Au début de l'émigration, alors qu'il n'y avait point de peines édictées contre ceux qui seraient surpris sur les frontières, en état de sortir du royaume, il était difficile d'empêcher les huguenots de passer la frontière.
En effet, l'édit de 1669 maintenait le droit de sortir du royaume pour tous les Français, sortant de temps en temps de leur pays pour aller travailler et négocier dans les pays étrangers, et il ne leur défendait que d'aller s'établir dans les pays étrangers, par mariages, acquisitions d'immeubles et transport de leurs familles et biens, pour y prendre leurs établissements stables et sans retour.
C'est pourquoi Châteauneuf recourait à cet expédient pour empêcher l'émigration des huguenots, il écrivait aux intendants: «Sa Majesté trouve bon qu'on se serve de sa déclaration qui défend à tous ceux, de la religion prétendue réformée, d'envoyer et de faire élever leurs enfants dans les pays étrangers avant l'âge de seize ans, pour faire entendre à ceux de la dite religion qui voudront se retirer hors du royaume, que, quand on leur laisserait cette liberté, on ne permettra point qu'ils emmènent leurs enfants au-dessous de cet âge, ce qui, sans doute, sera un bon moyen pour empêcher les pères et mères de quitter leurs habitation…»
Plus d'une fois, du reste, le gouvernement devait avoir recours à ce cruel expédient de mettre les huguenots dans cette douloureuse alternative, ou d'être séparés de leurs enfants, ou de renoncer à aller chercher sur la terre étrangère la liberté religieuse qu'on leur refusait en France.
Ainsi, pour les rares notabilités protestantes à qui l'on ne crut pas pouvoir refuser la permission de sortir de France, on eut soin de retenir leurs enfants pour les mettre aux mains des convertisseurs; il en fut de même pour les opiniâtres, qu'après un long temps de relégation ou d'emprisonnement, on se décida à expulser. Quant aux ministres que l'édit de révocation mettait dans l'alternative, ou de sortir de France, dans un délai de quinze jours, ou d'abjurer, dès le 21 octobre 1685, une circulaire aux intendants prescrivait de ne comprendre dans les brevets qu'on leur accordait, que leurs enfants de l'âge de sept ans ou au- dessous, les autres devant être retenus en France.
Que de scènes déchirantes provoquées par cette cruelle disposition!
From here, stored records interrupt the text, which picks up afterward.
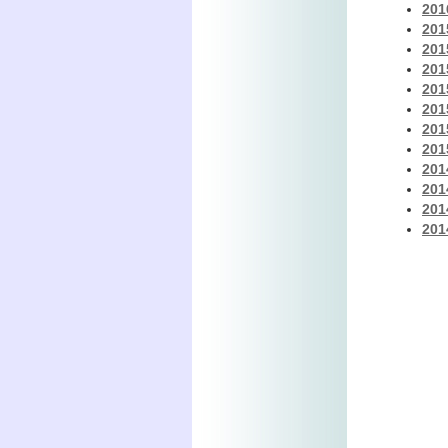
20
20
20
20
20
20
20
20
20
20
20
20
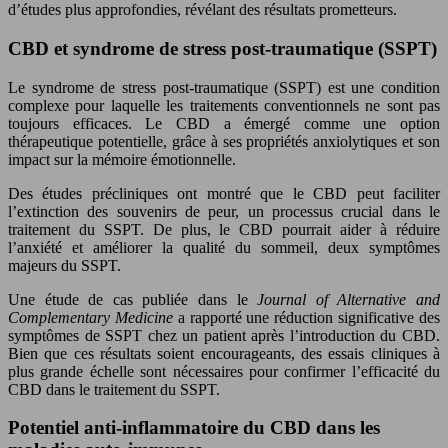
d’études plus approfondies, révélant des résultats prometteurs.
CBD et syndrome de stress post-traumatique (SSPT)
Le syndrome de stress post-traumatique (SSPT) est une condition
complexe pour laquelle les traitements conventionnels ne sont pas
toujours efficaces. Le CBD a émergé comme une option
thérapeutique potentielle, grâce à ses propriétés anxiolytiques et son
impact sur la mémoire émotionnelle.
Des études précliniques ont montré que le CBD peut faciliter
l’extinction des souvenirs de peur, un processus crucial dans le
traitement du SSPT. De plus, le CBD pourrait aider à réduire
l’anxiété et améliorer la qualité du sommeil, deux symptômes
majeurs du SSPT.
Une étude de cas publiée dans le
Journal of Alternative and
Complementary Medicine
a rapporté une réduction significative des
symptômes de SSPT chez un patient après l’introduction du CBD.
Bien que ces résultats soient encourageants, des essais cliniques à
plus grande échelle sont nécessaires pour confirmer l’efficacité du
CBD dans le traitement du SSPT.
Potentiel anti-inflammatoire du CBD dans les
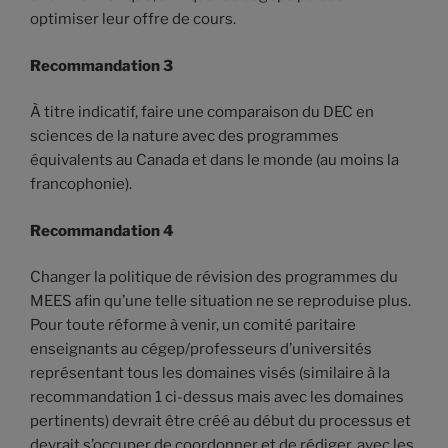
optimiser leur offre de cours.
Recommandation 3
À titre indicatif, faire une comparaison du DEC en
sciences de la nature avec des programmes
équivalents au Canada et dans le monde (au moins la
francophonie).
Recommandation 4
Changer la politique de révision des programmes du
MEES afin qu’une telle situation ne se reproduise plus.
Pour toute réforme à venir, un comité paritaire
enseignants au cégep/professeurs d’universités
représentant tous les domaines visés (similaire à la
recommandation 1 ci-dessus mais avec les domaines
pertinents) devrait être créé au début du processus et
devrait s’occuper de coordonner et de rédiger, avec les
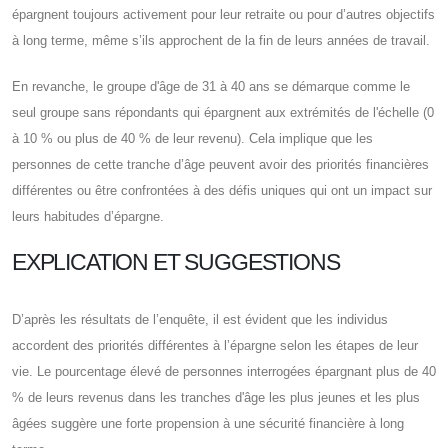
épargnent toujours activement pour leur retraite ou pour d’autres objectifs
à long terme, même s’ils approchent de la fin de leurs années de travail.
En revanche, le groupe d'âge de 31 à 40 ans se démarque comme le
seul groupe sans répondants qui épargnent aux extrémités de l'échelle (0
à 10 % ou plus de 40 % de leur revenu). Cela implique que les
personnes de cette tranche d’âge peuvent avoir des priorités financières
différentes ou être confrontées à des défis uniques qui ont un impact sur
leurs habitudes d’épargne.
EXPLICATION ET SUGGESTIONS
D’après les résultats de l’enquête, il est évident que les individus
accordent des priorités différentes à l’épargne selon les étapes de leur
vie. Le pourcentage élevé de personnes interrogées épargnant plus de 40
% de leurs revenus dans les tranches d'âge les plus jeunes et les plus
âgées suggère une forte propension à une sécurité financière à long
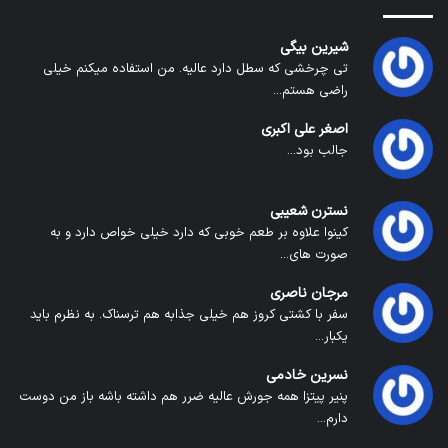
شیرین بیگی
تی چرخشی که سطل دارد عالیه. من استفاده میکنم خیلی
راضی هستم...
اصغر علی اکبری
جالب بود...
نسترن شعیبی
کینوا علاوه بر طعم خوبی که دارد خیلی خواص دارد و به
صورت های...
مرجان ناصری
سفر با کشتی کروز هم خیلی جذابه هم ترسناک. به نظرم باید
یکبار...
نسرین خادمی
پنیر پیتزا همه جورش عالیه ضرر هم داشته باشه باز من دوست
دارم...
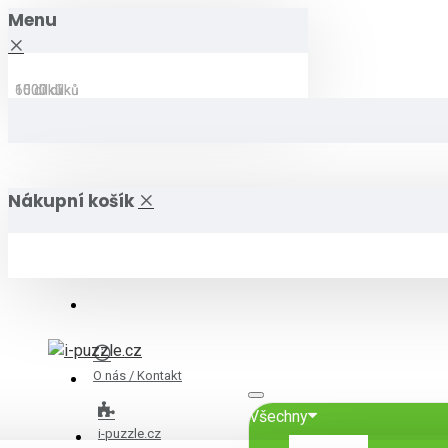
Menu
15 dílků
1000 dílků
60 dílků
1000 dílků
Nákupní košík
O nás / Kontakt
Všechny
i-puzzle.cz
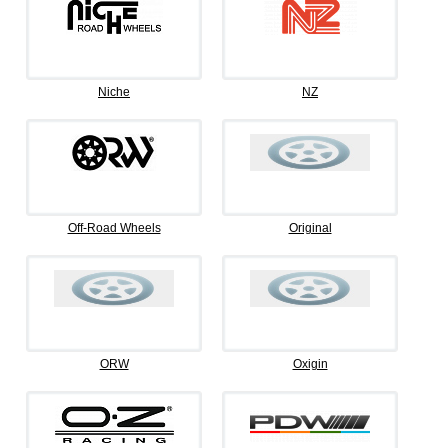
Niche
NZ
Off-Road Wheels
Original
ORW
Oxigin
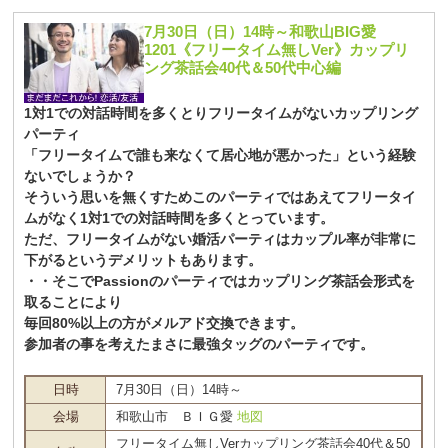
7月30日（日）14時～和歌山BIG愛
1201《フリータイム無しVer》カップリ
ング茶話会40代＆50代中心編
1対1での対話時間を多くとりフリータイムがないカップリング
パーティ
「フリータイムで誰も来なくて居心地が悪かった」という経験
ないでしょうか？
そういう思いを無くすためこのパーティではあえてフリータイ
ムがなく1対1での対話時間を多くとっています。
ただ、フリータイムがない婚活パーティはカップル率が非常に
下がるというデメリットもあります。
・・そこでPassionのパーティではカップリング茶話会形式を
取ることにより
毎回80%以上の方がメルアド交換できます。
参加者の事を考えたまさに最強タッグのパーティです。
日時
7月30日（日）14時～
会場
和歌山市 ＢＩＧ愛
地図
フリータイム無しVerカップリング茶話会40代＆50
C'est ainsi que lorsque les quatre pasteurs de Metz, Ancillon, Bancelin, Joly et de Combles, furent accompagnés par les fidèles de leurs églises, jusqu'aux bords de la Moselle où ils devaient s'embarquer pour prendre le chemin de l'exil, on vit leurs seize enfants, ayant dépassé tous l'âge de sept ans, les étreignant dans la douleur et dans les sanglots, ne voulant pas se séparer d'eux.
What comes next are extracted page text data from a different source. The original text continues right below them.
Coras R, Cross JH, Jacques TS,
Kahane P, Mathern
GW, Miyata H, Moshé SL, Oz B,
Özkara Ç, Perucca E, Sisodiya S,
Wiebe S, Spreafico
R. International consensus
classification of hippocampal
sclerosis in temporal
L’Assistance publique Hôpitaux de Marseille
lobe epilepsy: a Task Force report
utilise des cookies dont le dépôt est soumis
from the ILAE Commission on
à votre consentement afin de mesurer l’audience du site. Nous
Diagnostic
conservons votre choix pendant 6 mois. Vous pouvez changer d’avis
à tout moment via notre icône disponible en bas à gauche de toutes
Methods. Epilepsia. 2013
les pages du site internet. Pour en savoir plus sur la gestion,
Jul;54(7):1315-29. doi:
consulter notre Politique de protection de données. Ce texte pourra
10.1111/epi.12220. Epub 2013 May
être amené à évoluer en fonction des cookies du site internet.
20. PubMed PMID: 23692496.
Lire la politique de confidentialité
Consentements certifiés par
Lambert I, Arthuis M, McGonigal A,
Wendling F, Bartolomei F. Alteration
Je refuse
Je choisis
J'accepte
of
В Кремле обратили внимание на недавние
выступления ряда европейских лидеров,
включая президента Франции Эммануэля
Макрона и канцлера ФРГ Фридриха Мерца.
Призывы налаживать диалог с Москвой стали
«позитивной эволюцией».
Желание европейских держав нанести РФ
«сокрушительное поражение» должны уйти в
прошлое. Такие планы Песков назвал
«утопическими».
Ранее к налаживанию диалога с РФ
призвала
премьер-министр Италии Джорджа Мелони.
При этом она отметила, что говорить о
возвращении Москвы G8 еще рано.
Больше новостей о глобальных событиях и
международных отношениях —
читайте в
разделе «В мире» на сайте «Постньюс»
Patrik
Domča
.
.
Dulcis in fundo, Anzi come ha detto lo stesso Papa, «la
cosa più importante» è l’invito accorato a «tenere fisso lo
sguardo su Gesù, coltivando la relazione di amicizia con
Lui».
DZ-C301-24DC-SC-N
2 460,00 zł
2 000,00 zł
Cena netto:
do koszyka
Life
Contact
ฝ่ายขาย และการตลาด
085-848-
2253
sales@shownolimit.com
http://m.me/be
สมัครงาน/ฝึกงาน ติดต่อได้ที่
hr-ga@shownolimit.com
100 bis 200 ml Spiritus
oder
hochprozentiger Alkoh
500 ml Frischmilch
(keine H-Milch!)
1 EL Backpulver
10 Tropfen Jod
Peut-être, cette obligation de se séparer des êtres qui leur étaient les plus chers fut-elle la cause déterminante de l'abjuration de plus d'un ministre, car les huguenots avaient au plus haut degré les sentiments de la famille, et l'on vit même des fugitifs qui avaient réussi à franchir la frontière, revenir, bravant tous les périls, se résignant même à la douloureuse épreuve d'une feinte abjuration, pour reprendre ceux de leurs enfants qu'ils n'avaient pu emmener avec eux en partant.
Le baron Collot d'Escury allant rejoindre sa femme et ses enfants, qu'il avait fait partir en avant pour sortir avec eux du royaume, est pris et contraint d'abjurer: «C'est un malheur, dit son fils, qui lui a tenu fort à coeur. Mais, sans cela, sa femme et ses enfants n'auraient guère pu éviter d'être repris. Ainsi, c'est un sacrilège qu'il a commis pour l'amour d'eux, dont nous et les nôtres doivent à tout jamais lui tenir compte.»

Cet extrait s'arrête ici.